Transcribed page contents
»»

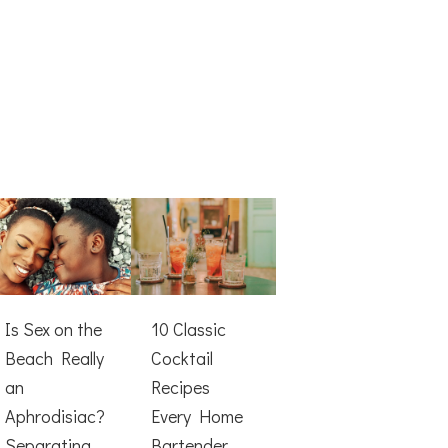
Is Sex on the
10 Classic
Beach Really
Cocktail
an
Recipes
Aphrodisiac?
Every Home
Separating
Bartender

««

**What is being asked:** Retype the records above exactly. Leave the pictures out.

**Final answer:**
Is Sex on the
10 Classic
Beach Really
Cocktail
an
Recipes
Aphrodisiac?
Every Home
Separating
Bartender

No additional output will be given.